Hyderabad: Do you think there is a possible link between cooking in Aluminium vessels and accumulation of aluminium in our brains? There was suspicion on this since 1921 when research was conducted to prove any claim of link between the two.
First point to be noted is that, Aluminium doesn’t occur naturally in our brains. It can get there through the foods we eat or be absorbed through the skin when we’re exposed to it), and it builds up with age.
Dr. Martin Scurr says that, brain scans from post-mortem examinations of Alzheimer’s patients (short-term memory loss) have shown there is an accumulation of aluminium in the brain. And patients with a genetic susceptibility to early-onset Alzheimer’s have been found to have even more.
Patients on dialysis for kidney disease, a disease called dialysis encephalopathy may develop which leads to a type of dementia. One of the reasons for this disease is accumulation of aluminium in the brain.
But, none of the cases prove that there is causal link between Alzheimer’s and cooking in Aluminium pans.
The main risk factor for Alzheimer’s disease is age, and aluminium aggregates in brain tissue with age, so these events may just be occurring in parallel.

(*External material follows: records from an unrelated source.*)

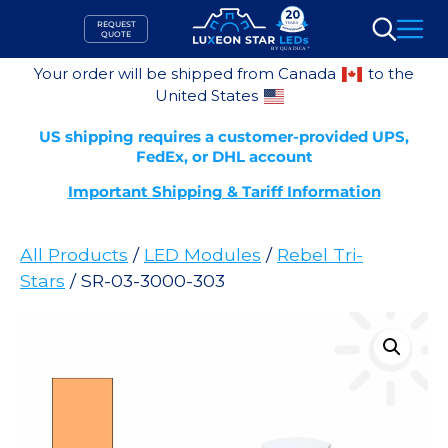
Skip
REQUEST
to
QUOTE
Search
content
Your order will be shipped from Canada
to the
United States
US shipping requires a customer-provided UPS,
FedEx, or DHL account
Important Shipping & Tariff Information
All Products
/
LED Modules
/
Rebel Tri-
Stars
/ SR-03-3000-303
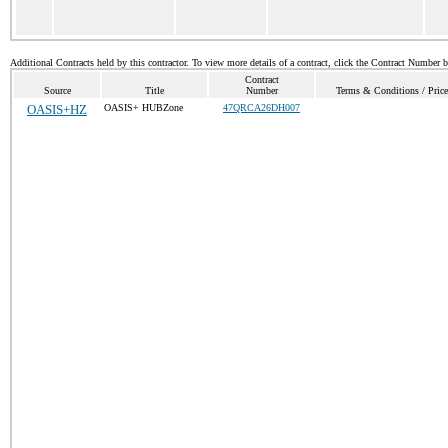
Additional Contracts held by this contractor. To view more details of a contract, click the Contract Number 
Contract
Source
Title
Number
Terms & Conditions / Price
OASIS+HZ
OASIS+ HUBZone
47QRCA26DH007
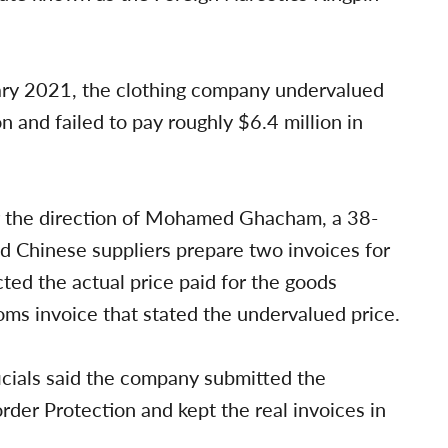
uary 2021, the clothing company undervalued
 and failed to pay roughly $6.4 million in
r the direction of Mohamed Ghacham, a 38-
d Chinese suppliers prepare two invoices for
cted the actual price paid for the goods
ms invoice that stated the undervalued price.
cials said the company submitted the
rder Protection and kept the real invoices in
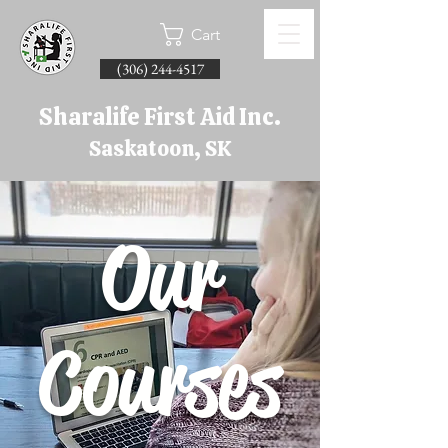
Cart
(306) 244-4517
Sharalife First Aid Inc.
Saskatoon, SK
Our
Courses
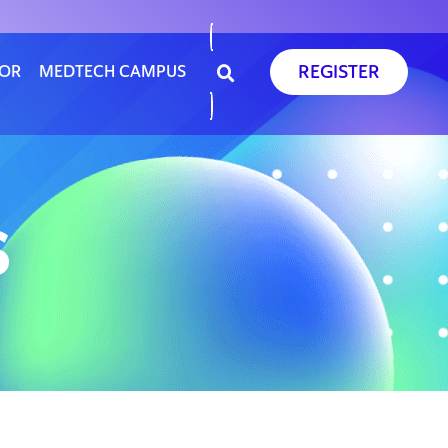
REGISTER
SOR
MEDTECH CAMPUS
S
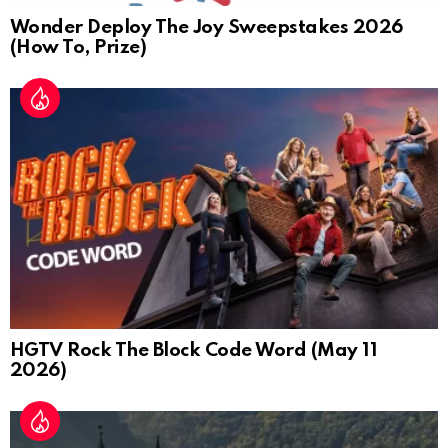
Wonder Deploy The Joy Sweepstakes 2026
(How To, Prize)
HGTV Rock The Block Code Word (May 11
2026)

The reason why there has been suspicion on possible link between the two is that certain acids in foods will dissolve some of the metal and form chemical salts which will then be absorbed into the body. When these get into nerve tissue, such as in the brain, they can accumulate. Aluminium ions (charged particles) are known to be neurotoxic. They poison the brain and nervous system. However, once again, the risk posed by aluminium cookware has not been proven.
Human body removes most of the aluminium as waste, but a theory is that if we absorb large amounts, then it is deposited in tissues.

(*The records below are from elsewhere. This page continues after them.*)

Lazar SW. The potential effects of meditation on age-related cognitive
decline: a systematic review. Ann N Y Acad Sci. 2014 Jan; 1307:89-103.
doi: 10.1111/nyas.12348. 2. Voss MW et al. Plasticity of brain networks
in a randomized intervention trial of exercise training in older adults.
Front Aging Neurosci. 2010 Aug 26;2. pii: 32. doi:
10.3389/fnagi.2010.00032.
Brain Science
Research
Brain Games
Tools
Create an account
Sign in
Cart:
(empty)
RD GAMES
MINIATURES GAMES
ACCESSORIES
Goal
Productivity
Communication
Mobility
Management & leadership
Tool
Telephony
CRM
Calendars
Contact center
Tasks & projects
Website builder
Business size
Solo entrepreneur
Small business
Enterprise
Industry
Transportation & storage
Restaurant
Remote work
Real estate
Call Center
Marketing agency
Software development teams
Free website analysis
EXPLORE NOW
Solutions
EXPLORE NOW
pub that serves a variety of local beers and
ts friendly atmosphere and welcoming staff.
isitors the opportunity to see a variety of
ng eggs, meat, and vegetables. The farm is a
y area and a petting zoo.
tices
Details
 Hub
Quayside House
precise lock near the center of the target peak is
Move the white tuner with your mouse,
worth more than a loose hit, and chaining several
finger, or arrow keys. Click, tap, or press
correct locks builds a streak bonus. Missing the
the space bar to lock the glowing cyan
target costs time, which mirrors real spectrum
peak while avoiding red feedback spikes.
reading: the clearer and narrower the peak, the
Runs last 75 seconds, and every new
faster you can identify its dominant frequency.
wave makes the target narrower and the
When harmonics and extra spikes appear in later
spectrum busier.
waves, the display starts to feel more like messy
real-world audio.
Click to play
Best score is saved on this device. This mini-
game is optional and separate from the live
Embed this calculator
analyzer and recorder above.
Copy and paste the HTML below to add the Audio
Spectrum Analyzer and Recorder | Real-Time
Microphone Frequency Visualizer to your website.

Black tea is leaf of a small, evergreen shrub. But as it grows, the concentration of aluminium in it increases. Yet, there is no evidence to suggest that people who drink a lot of tea have a higher incidence of dementia. And no one has suggested that we all stop drinking tea.
By simply avoiding the use of aluminium cookware, it would be difficult to reduce the amount of aluminium we absorb. The other sources of aluminium from where it can enter the body is through processed foods, tea, wine, fizzy drinks, cosmetics and medicines such as aspirin (this may be because of the way they are produced or stored).
It should be remembered that one cannot completely avoid aluminium.